To improve communication with patients, Brownlee offers nurses the following lists as a way to take generational preferences into account
Gen Xers (born 1965-1980)* and Millennials (born 1981-1997, or mid 2000s)*:
• May be more prone to be multitasking when you are giving patient instructions, so you may need to ask for their full attention when providing critical information and provide it in multiple formats - e.g. tell them face to face, then email a link with discharge instructions.
• May be more likely to have diagnosed themselves or at least done research online, so be prepared to address their questions, etc.
º It can be helpful to develop talking points around the dangers of using Google as a substitute for a medical evaluation.
• Typically prefer social media, smartphone apps or similar communication, so consider blogs, Facebook pages and YouTube videos for tutorials for this group.
º Consider asking them to set up alerts to remind them to take medication regularly, for example.
• May not respond to dated references/analogies that were before their time
• May not take their health issues as seriously because they feel they're invincible
º Remember that many younger people have not attended a funeral or experienced a hospital stay
Baby Boomers (born 1946-1964)* and older (Silent Generation,1928-1945; Greatest Generation,1900-1928)*:
• Could be distrustful of younger nurses and physicians, so be prepared
• Nurses should ask their preferences for getting test results, etc.
º Boomers could have a wide range of comfort levels with online medical records, and online access can be intimidating for some older patients; many in these generations are used to getting their results by phone or mail.
• Ask for preferences for submitting prescriptions (e.g. written, called in, etc.)
• Consider walking older patients, or a family member, through the online process or provide them a more traditional alternative if that's feasible.
• Older patients may need to rely on an advocate to assist them with writing down key information and ensuring they follow instructions as needed.
º Help them to identify an advocate if one isn’t already present.
• May need assistance navigating insurance or other administrative issues
Across the generations, and especially with older patients, you may need to repeat information or ask patients to repeat it back to ensure they've received it correctly.
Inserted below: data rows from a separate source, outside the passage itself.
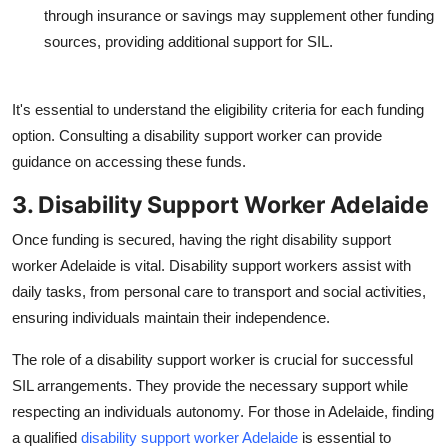
through insurance or savings may supplement other funding
sources, providing additional support for SIL.
It's essential to understand the eligibility criteria for each funding
option. Consulting a disability support worker can provide
guidance on accessing these funds.
3. Disability Support Worker Adelaide
Once funding is secured, having the right
disability support
worker Adelaide
is vital. Disability support workers assist with
daily tasks, from personal care to transport and social activities,
ensuring individuals maintain their independence.
The role of a disability support worker is crucial for successful
SIL arrangements. They provide the necessary support while
respecting an individuals autonomy. For those in Adelaide, finding
a qualified
disability support worker Adelaide
is essential to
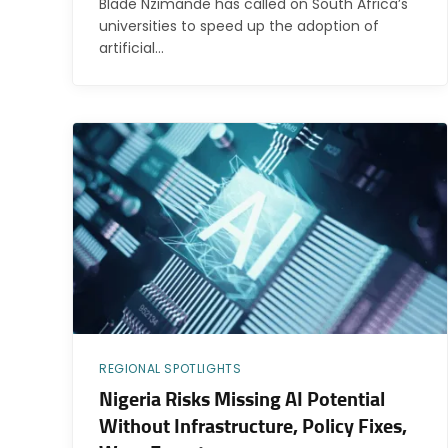
Blade Nzimande has called on South Africa’s
universities to speed up the adoption of
artificial…
REGIONAL SPOTLIGHTS
Nigeria Risks Missing AI Potential
Without Infrastructure, Policy Fixes,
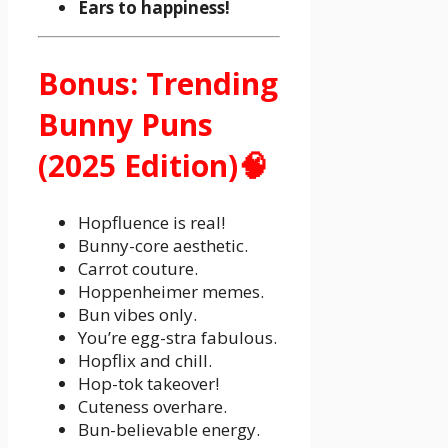
Ears to happiness!
Bonus: Trending
Bunny Puns
(2025 Edition)🧠
Hopfluence is real!
Bunny-core aesthetic.
Carrot couture.
Hoppenheimer memes.
Bun vibes only.
You’re egg-stra fabulous.
Hopflix and chill.
Hop-tok takeover!
Cuteness overhare.
Bun-believable energy.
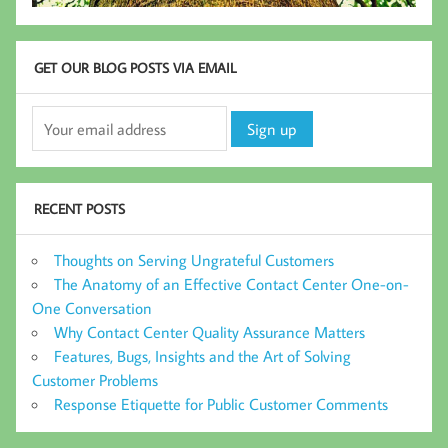
GET OUR BLOG POSTS VIA EMAIL
RECENT POSTS
Thoughts on Serving Ungrateful Customers
The Anatomy of an Effective Contact Center One-on-
One Conversation
Why Contact Center Quality Assurance Matters
Features, Bugs, Insights and the Art of Solving
Customer Problems
Response Etiquette for Public Customer Comments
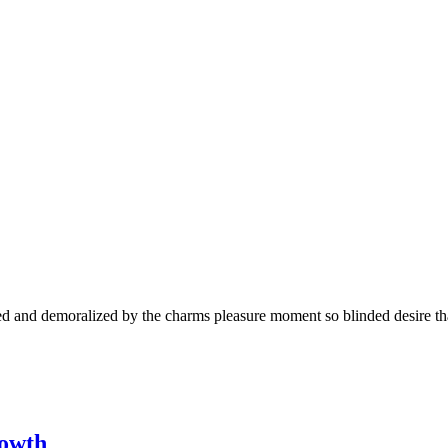
 and demoralized by the charms pleasure moment so blinded desire that
rowth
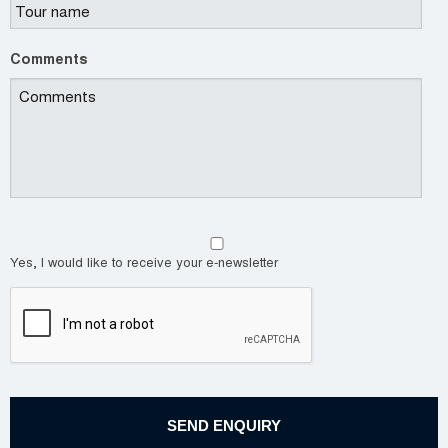
Comments
Yes, I would like to receive your e-newsletter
The teach-back method is a standard communication tool in patient education.
Dana Brownlee says not to be afraid to ask patients to put down their mobile devices and give you their full attention.
“Don’t make assumptions about your patients, but ask questions. Some older adults are very tech savvy,” said Arzouman. “In the same way, I wouldn’t want a nurse to assume that texting is the best way to communicate with younger patients. A nurse should approach each interaction as unique and determine the best modality based upon patient needs and be flexible in order to meet those needs.”
“Also, keep in mind,” she continued, “that the physician typically offers the ‘snapshot,’ while the nurse provides the ‘video.’ Most patients do not hear half of what is said to them in the clinic or hospital. We explain and then do it again and again. Nurses need to be present when the provider is with the patient. Many times we have had to re-explain and reinforce what the physician has put forth as the plan.”
“On a final note,” added Brownlee, “at the end of a conversation ask, ‘What questions do you have?’ instead of ‘Do you have any questions?’ to try to really get questions and see where communication may have failed.”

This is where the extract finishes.